Precisei de um pouco mais de força para dar partida, mas a chave funcionou como
deveria. Quem tinha me mandado a chave? Meu nome no envelope tinha um smiley, um brincadeira que ele sempre
fazia quando escrevia algo importante para mim. Fazia anos que não andava na
moto, mas a tirei da garagem mesmo assim, vesti minha velha jaqueta e coloquei
o capacete. Foi maravilhoso sentir o cheiro do cabelo de Tezuko, ainda que
fraco. Quando percebi, estava na estrada, longe de casa. Dirigi nove horas
seguidas. Sem parar, sem descansar, sem precisar de mais combustível. Aliás, o
tanque continuava cheio. Dormi em um hotel qualquer e voltei para casa. De manhã,
quando peguei o jornal, vi que marcava o dia anterior na capa. As mesmas
manchetes, as mesmas fotos, os mesmos assassinatos. Achei que era um erro do
entregador, mas tudo bem, sem problemas, não iria causar confusão por causa de
um jornal errado... não sou esse tipo de pessoa. Resolvi preparar um pouco de
café e separar os documentos da moto. A volta tinha sido boa, o barulho do
motor agradável, mas o que eu iria fazer com uma moto? Achei, naquela hora, que
o Tezuko queria que eu tivesse dado uma última volta e pediu para algum amigo
para entregar a chave”, ela brincava com o objeto, rodando entre os dedos.
Zack não sabia o
que dizer, apenas se debruçou no balcão e alcançou uma cerveja.
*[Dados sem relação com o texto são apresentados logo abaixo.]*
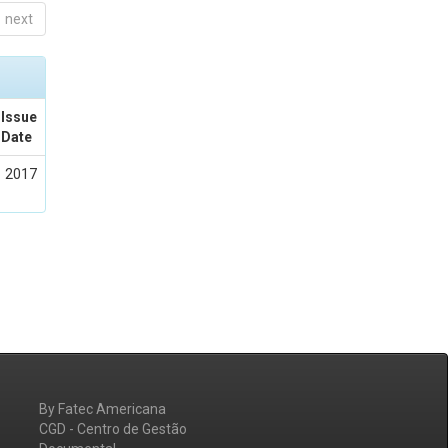
next
Issue
Date
2017
By Fatec Americana
CGD - Centro de Gestão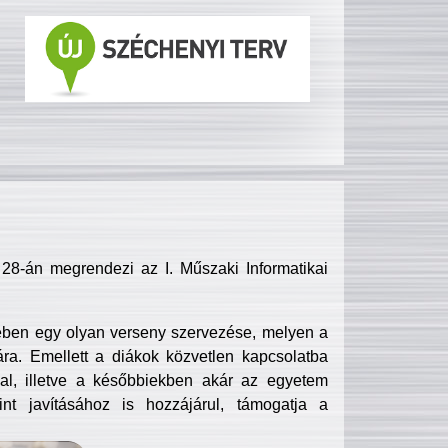
8-án megrendezi az I. Műszaki Informatikai
ében egy olyan verseny szervezése, melyen a
ra. Emellett a diákok közvetlen kapcsolatba
l, illetve a későbbiekben akár az egyetem
nt javításához is hozzájárul, támogatja a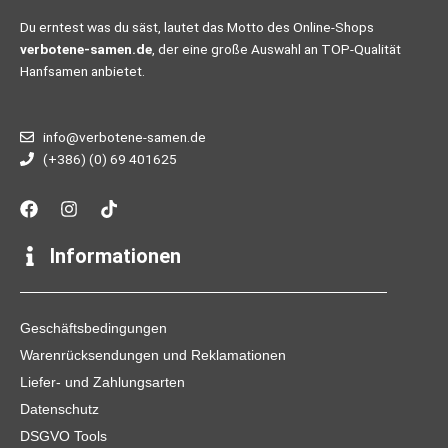
Du erntest was du säst, lautet das Motto des Online-Shops
verbotene-samen.de
, der eine große Auswahl an TOP-Qualität
Hanfsamen anbietet.
info@verbotene-samen.de
(+386) (0) 69 401625
F
I
T
a
n
i
c
s
k
e
t
t
Informationen
b
a
o
o
g
k
o
r
k
a
Geschäftsbedingungen
m
Warenrücksendungen und Reklamationen
Liefer- und Zahlungsarten
Datenschutz
DSGVO Tools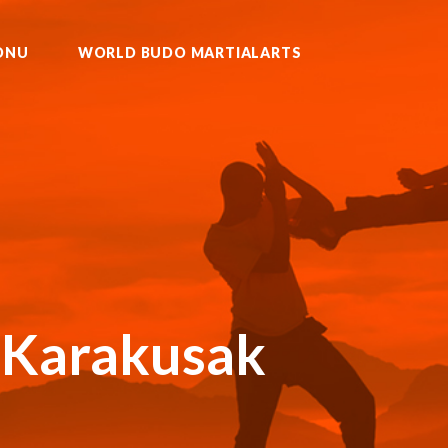
ONU
WORLD BUDO MARTIALARTS
U KURASH WUSHU MUAYTHAI
 Karakusak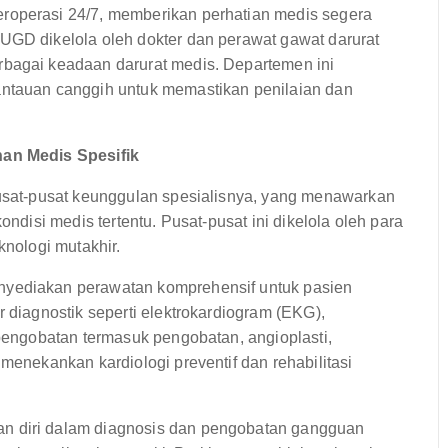
eroperasi 24/7, memberikan perhatian medis segera
UGD dikelola oleh dokter dan perawat gawat darurat
rbagai keadaan darurat medis. Departemen ini
antauan canggih untuk memastikan penilaian dan
an Medis Spesifik
sat-pusat keunggulan spesialisnya, yang menawarkan
ondisi medis tertentu. Pusat-pusat ini dikelola oleh para
knologi mutakhir.
nyediakan perawatan komprehensif untuk pasien
r diagnostik seperti elektrokardiogram (EKG),
 pengobatan termasuk pengobatan, angioplasti,
menekankan kardiologi preventif dan rehabilitasi
n diri dalam diagnosis dan pengobatan gangguan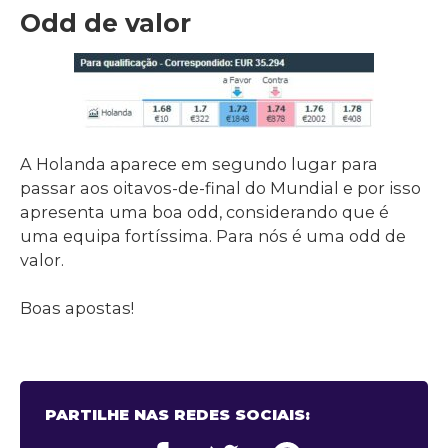
Odd de valor
A Holanda aparece em segundo lugar para
passar aos oitavos-de-final do Mundial e por isso
apresenta uma boa odd, considerando que é
uma equipa fortíssima. Para nós é uma odd de
valor.
Boas apostas!
PARTILHE NAS REDES SOCIAIS: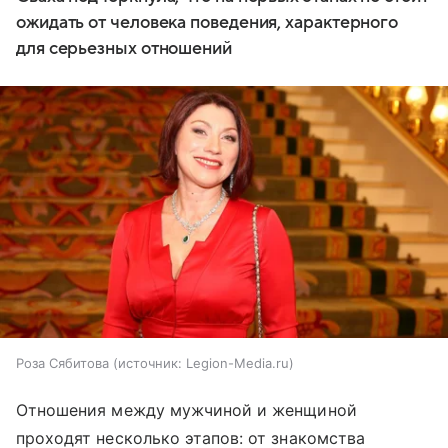
ожидать от человека поведения, характерного
для серьезных отношений
Роза Сябитова
источник:
Legion-Media.ru
Отношения между мужчиной и женщиной
проходят несколько этапов: от знакомства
Estava fisgado
pela história da velha japonesa. Mesmo ferindo sua única regra, queria ouvir a
história.
“É claro que
separei a chave que chegou no envelope, tinha a intenção de guardar com
carinho: a última lembrança do meu amor de toda a vida. O comprador, no
entanto, me ligou e disse exatamente as mesmas coisas que tinha dito no dia
anterior, na mesma ordem, na mesma animação, marcando para o encontro para o
próximo dia. Será que eu tinha circulado o dia errado no meu calendário? Liguei
a televisão e o jornal de ontem
estava passando. Então eu pensei que...”
“Você viajou um
dia no passado”, ele concluiu.
“Exatamente.
Agora, você deve estar achando que sou apenas uma japonesa velha e bêbada, mas
estou bem sóbria, apesar de ainda continuar velha. Eu pense, hey, não posso deixar isso assim, tenho que
testar. Coloquei o casaco e voltei para a moto sem pensar... afinal, quem
iria continuar essa loucura toda se tivesse parado para raciocinar? Liguei a
moto e dei a partida. Antes de sair, tive uma idéia louca. Precisava de alguma
prova, alguma marca. Desliguei a moto e, com a chave, fiz um pequeno corte no
meu braço. Tive que voltar para casa e fazer um curativo, saiu mais sangue do
que eu queria. Dirigi as mesmas nove horas, dormi no mesmo hotel. Ninguém falou
comigo como se me conhecesse, como se eu estivesse voltando para o mesmo hotel
pelo segundo dia consecutivo. Quando voltei, o jornal, a televisão, o
telefonema... tudo igual. Meu braço estava sem o corte... até mesmo o curativo
havia sumido, meu corpo viajou junto,
percebe? Não fui contra a correnteza do rio, a própria água andou comigo.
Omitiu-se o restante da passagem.